____ Dataset

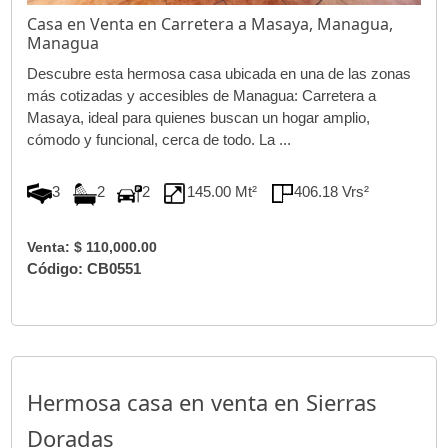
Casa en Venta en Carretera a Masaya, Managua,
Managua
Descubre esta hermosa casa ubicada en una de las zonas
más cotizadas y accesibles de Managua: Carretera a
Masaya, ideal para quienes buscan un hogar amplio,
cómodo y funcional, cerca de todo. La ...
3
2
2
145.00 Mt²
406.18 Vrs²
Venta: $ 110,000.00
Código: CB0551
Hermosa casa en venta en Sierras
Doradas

________
____ Dataset

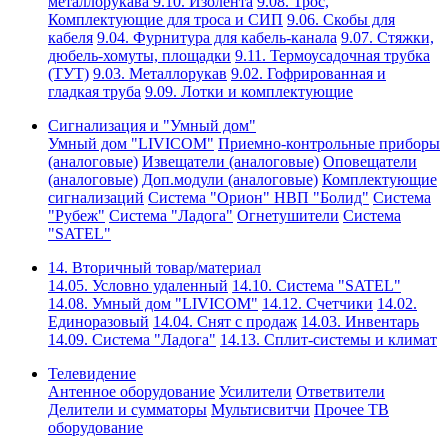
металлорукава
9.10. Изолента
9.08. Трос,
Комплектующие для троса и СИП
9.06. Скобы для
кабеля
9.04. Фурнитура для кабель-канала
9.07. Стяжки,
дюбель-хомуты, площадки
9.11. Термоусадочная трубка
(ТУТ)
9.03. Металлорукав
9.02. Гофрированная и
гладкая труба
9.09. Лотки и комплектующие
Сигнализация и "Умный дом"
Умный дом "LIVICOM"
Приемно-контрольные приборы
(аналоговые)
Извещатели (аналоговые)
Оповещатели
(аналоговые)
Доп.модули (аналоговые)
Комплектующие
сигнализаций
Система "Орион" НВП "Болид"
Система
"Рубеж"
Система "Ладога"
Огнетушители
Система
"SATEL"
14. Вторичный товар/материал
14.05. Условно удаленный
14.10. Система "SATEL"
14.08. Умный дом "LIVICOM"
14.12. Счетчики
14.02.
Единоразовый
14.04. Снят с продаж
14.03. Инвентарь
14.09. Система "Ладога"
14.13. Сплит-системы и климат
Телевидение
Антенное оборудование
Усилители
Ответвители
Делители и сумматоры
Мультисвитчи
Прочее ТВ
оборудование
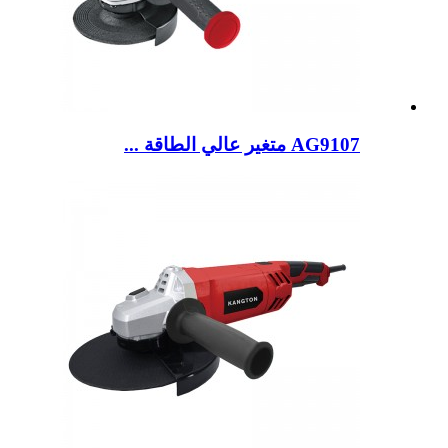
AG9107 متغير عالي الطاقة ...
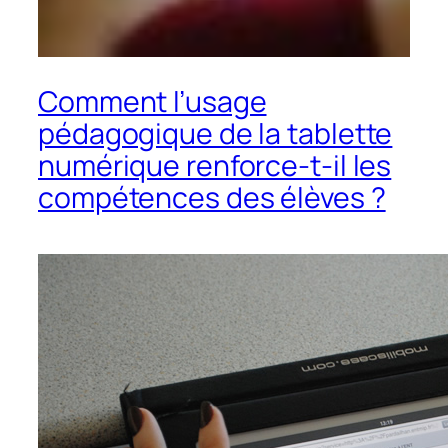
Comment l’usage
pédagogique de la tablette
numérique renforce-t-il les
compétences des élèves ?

________
____ Dataset

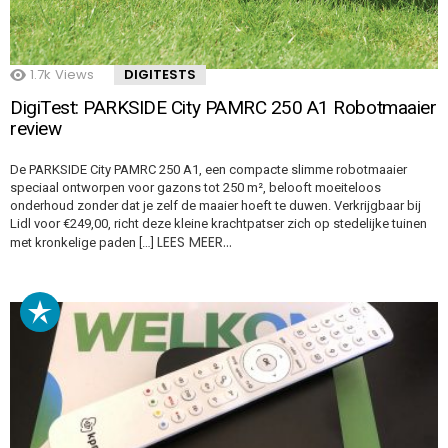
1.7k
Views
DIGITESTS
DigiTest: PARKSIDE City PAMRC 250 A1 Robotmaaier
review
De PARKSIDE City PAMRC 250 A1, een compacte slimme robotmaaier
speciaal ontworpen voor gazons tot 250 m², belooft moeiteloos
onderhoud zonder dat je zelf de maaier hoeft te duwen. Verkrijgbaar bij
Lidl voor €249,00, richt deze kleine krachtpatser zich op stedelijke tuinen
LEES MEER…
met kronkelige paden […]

________

What you will do:
Transcribe, word for word, the stretch of lines in the data above from the one with "14.05. Условно удаленный" through the one with "compétences des élèves ?"; omit all pictures.

Finished task:
14.05. Условно удаленный
14.10. Система "SATEL"
14.08. Умный дом "LIVICOM"
14.12. Счетчики
14.02.
Единоразовый
14.04. Снят с продаж
14.03. Инвентарь
14.09. Система "Ладога"
14.13. Сплит-системы и климат
Телевидение
Антенное оборудование
Усилители
Ответвители
Делители и сумматоры
Мультисвитчи
Прочее ТВ
оборудование
AG9107 متغير عالي الطاقة ...
Comment l’usage
pédagogique de la tablette
numérique renforce-t-il les
compétences des élèves ?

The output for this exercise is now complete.